Anwar is a Malaysian opposition leader and a former Deputy Prime Minister. He led a diverse opposition coalition, cutting across race and religion, to win 52 percent of the popular vote among Malaysians in the country’s 2013 parliamentary elections. He is now imprisoned on fabricated charges because he is a democratic threat to Prime Minister Najib Razak. Amnesty International designated him a prisoner of conscience; the UN Working Group on Arbitrary Detention determined his detention is arbitrary in an October 2015 opinion.
Since his imprisonment in February 2015, Anwar has suffered numerous human rights and due process violations. These include the consistent denial of access to adequate medical care and treatment for his existing injuries as well as new conditions that arose from his detention. Of recent concern is that, as of March 3, 2016, Anwar has lost access to his counsel. He had been effectively denied the use of his lawyers, as visits with them were restricted to only one hour per week, despite the fact that there are 16 ongoing civil and criminal cases. As such, Anwar has had no choice but to discharge his counsel and to represent himself.

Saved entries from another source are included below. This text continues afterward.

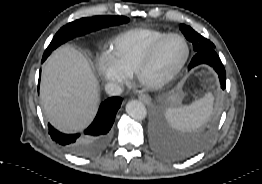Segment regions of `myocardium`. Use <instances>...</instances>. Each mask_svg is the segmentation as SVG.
Listing matches in <instances>:
<instances>
[{"label":"myocardium","instance_id":"f54148a6","mask_svg":"<svg viewBox=\"0 0 262 184\" xmlns=\"http://www.w3.org/2000/svg\"><path fill=\"white\" fill-rule=\"evenodd\" d=\"M171 38L180 39L185 45V55L182 61L169 73L165 74L160 78H150L148 77V71L152 67L159 51L164 46V44ZM190 56V47L187 40L179 34L170 33L162 37L158 42H156L151 49L147 52L141 62L138 64L134 71V77L136 81L145 88L148 89H159L167 84H169L175 77L181 72V70L186 65Z\"/></svg>","mask_w":262,"mask_h":184}]
</instances>
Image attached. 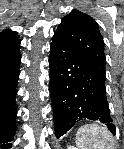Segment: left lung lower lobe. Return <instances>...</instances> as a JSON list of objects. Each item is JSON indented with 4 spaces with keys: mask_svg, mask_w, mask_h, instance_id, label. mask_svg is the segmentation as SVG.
Here are the masks:
<instances>
[{
    "mask_svg": "<svg viewBox=\"0 0 124 149\" xmlns=\"http://www.w3.org/2000/svg\"><path fill=\"white\" fill-rule=\"evenodd\" d=\"M49 66V92L57 138L84 119L104 123L115 135L116 127L106 97L105 74L56 32L50 45Z\"/></svg>",
    "mask_w": 124,
    "mask_h": 149,
    "instance_id": "1",
    "label": "left lung lower lobe"
}]
</instances>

High Commissioner Zeid’s strong statement of support joins others in condemning Anwar’s imprisonment. US Permanent Representative to the United Nations, Samantha Powers, called it an “unjust jailing,” and Human Rights Watch referred to it as a “travesty of justice.” The Governing Council of the Inter-Parliamentary Union called in a Resolution for “the authorities to do everything possible to address this situation,” and the European Parliament issued a Resolution on Malaysia urging the immediate release “of all political prisoners, including … Anwar Ibrahim.”